Work order:
Copy the records below exactly, leaving out any pictures.

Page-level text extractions
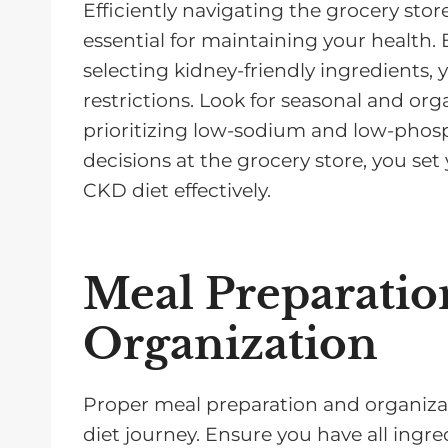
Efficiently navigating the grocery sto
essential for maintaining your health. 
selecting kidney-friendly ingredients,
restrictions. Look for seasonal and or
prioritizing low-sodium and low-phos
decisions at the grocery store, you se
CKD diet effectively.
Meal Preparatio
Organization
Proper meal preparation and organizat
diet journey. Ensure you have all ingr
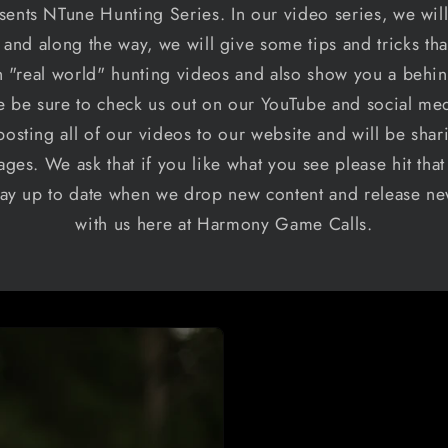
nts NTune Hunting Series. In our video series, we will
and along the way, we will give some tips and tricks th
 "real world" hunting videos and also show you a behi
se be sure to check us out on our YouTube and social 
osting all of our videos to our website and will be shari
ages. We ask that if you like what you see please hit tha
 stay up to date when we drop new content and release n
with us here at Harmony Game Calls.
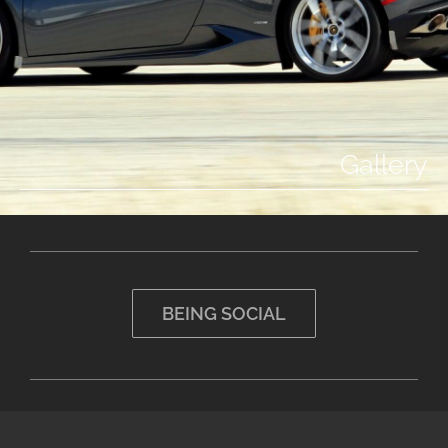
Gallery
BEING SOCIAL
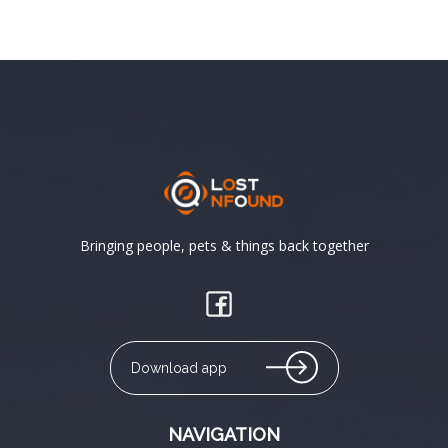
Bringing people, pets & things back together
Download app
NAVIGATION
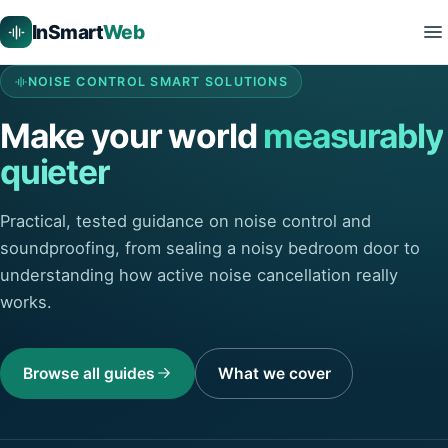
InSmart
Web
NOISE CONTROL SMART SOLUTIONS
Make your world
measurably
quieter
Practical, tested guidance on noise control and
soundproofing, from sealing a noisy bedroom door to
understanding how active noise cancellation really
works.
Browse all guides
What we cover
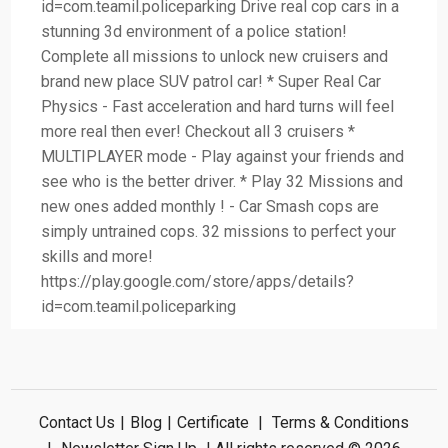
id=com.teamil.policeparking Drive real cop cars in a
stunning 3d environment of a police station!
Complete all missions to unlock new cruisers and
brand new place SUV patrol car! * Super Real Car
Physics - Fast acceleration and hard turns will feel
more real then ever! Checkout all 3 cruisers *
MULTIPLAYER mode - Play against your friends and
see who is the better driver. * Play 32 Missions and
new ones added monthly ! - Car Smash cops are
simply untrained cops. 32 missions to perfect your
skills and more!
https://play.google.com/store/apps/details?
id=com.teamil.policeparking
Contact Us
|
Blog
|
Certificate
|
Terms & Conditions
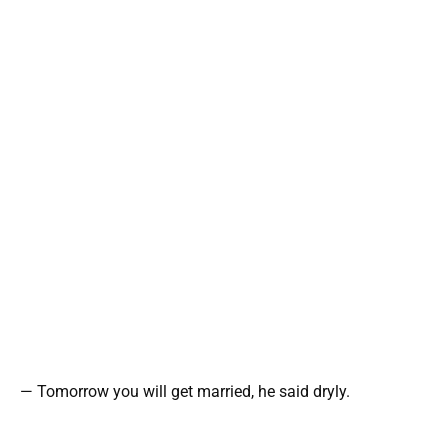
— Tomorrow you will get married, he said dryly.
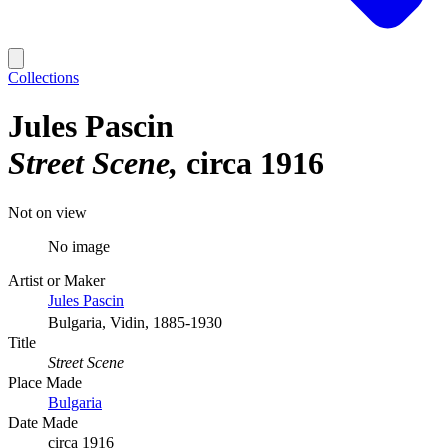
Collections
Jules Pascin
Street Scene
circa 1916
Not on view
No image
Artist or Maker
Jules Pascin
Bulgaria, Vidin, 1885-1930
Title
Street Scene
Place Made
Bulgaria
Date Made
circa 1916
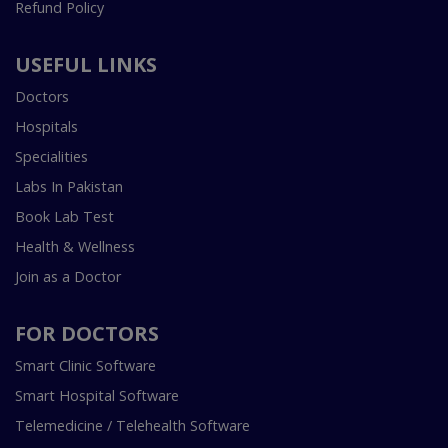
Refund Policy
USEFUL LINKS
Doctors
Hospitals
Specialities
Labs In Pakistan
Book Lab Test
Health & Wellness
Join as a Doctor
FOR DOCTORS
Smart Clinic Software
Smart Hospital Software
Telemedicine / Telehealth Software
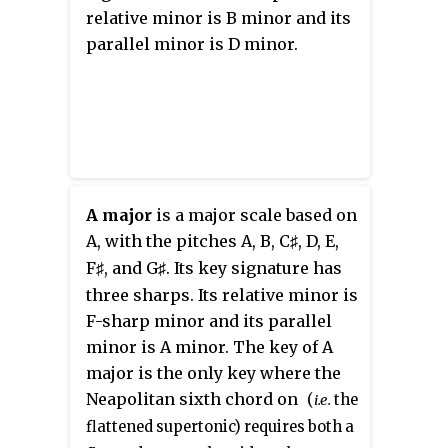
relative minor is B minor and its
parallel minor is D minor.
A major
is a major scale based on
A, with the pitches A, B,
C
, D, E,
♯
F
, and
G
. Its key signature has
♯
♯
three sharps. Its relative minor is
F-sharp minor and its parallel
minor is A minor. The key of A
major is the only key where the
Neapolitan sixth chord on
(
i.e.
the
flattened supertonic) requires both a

Solved exercise:
Efficiently navigating the grocery sto
essential for maintaining your health. 
selecting kidney-friendly ingredients,
restrictions. Look for seasonal and or
prioritizing low-sodium and low-phos
decisions at the grocery store, you se
CKD diet effectively.
Meal Preparatio
Organization
Proper meal preparation and organizat
diet journey. Ensure you have all ingr
nts NTune Hunting Series. In our video series, we will
and along the way, we will give some tips and tricks th
 "real world" hunting videos and also show you a behi
se be sure to check us out on our YouTube and social 
osting all of our videos to our website and will be shari
ages. We ask that if you like what you see please hit tha
 stay up to date when we drop new content and release n
with us here at Harmony Game Calls.
Gallery
BEING SOCIAL
Bringing people, pets & things back together
Download app
NAVIGATION
InSmart
Web
NOISE CONTROL SMART SOLUTIONS
Make your world
measurably
quieter
Practical, tested guidance on noise control and
soundproofing, from sealing a noisy bedroom door to
understanding how active noise cancellation really
works.
Browse all guides
What we cover
id=com.teamil.policeparking Drive real cop cars in a
stunning 3d environment of a police station!
Complete all missions to unlock new cruisers and
brand new place SUV patrol car! * Super Real Car
Physics - Fast acceleration and hard turns will feel
more real then ever! Checkout all 3 cruisers *
MULTIPLAYER mode - Play against your friends and
see who is the better driver. * Play 32 Missions and
new ones added monthly ! - Car Smash cops are
simply untrained cops. 32 missions to perfect your
skills and more!
https://play.google.com/store/apps/details?
id=com.teamil.policeparking
Contact Us
|
Blog
|
Certificate
|
Terms & Conditions
— Tomorrow you will get married, he said dryly.
Collections
Jules Pascin
Street Scene
circa 1916
Not on view
No image
Artist or Maker
Jules Pascin
Bulgaria, Vidin, 1885-1930
Title
Street Scene
Place Made
Bulgaria
Date Made
circa 1916
Refund Policy
USEFUL LINKS
Doctors
Hospitals
Specialities
Labs In Pakistan
Book Lab Test
Health & Wellness
Join as a Doctor
FOR DOCTORS
Smart Clinic Software
Smart Hospital Software
Telemedicine / Telehealth Software
relative minor is B minor and its
parallel minor is D minor.
A major
is a major scale based on
A, with the pitches A, B,
C
, D, E,
♯
F
, and
G
. Its key signature has
♯
♯
three sharps. Its relative minor is
F-sharp minor and its parallel
minor is A minor. The key of A
major is the only key where the
Neapolitan sixth chord on
(
i.e.
the
flattened supertonic) requires both a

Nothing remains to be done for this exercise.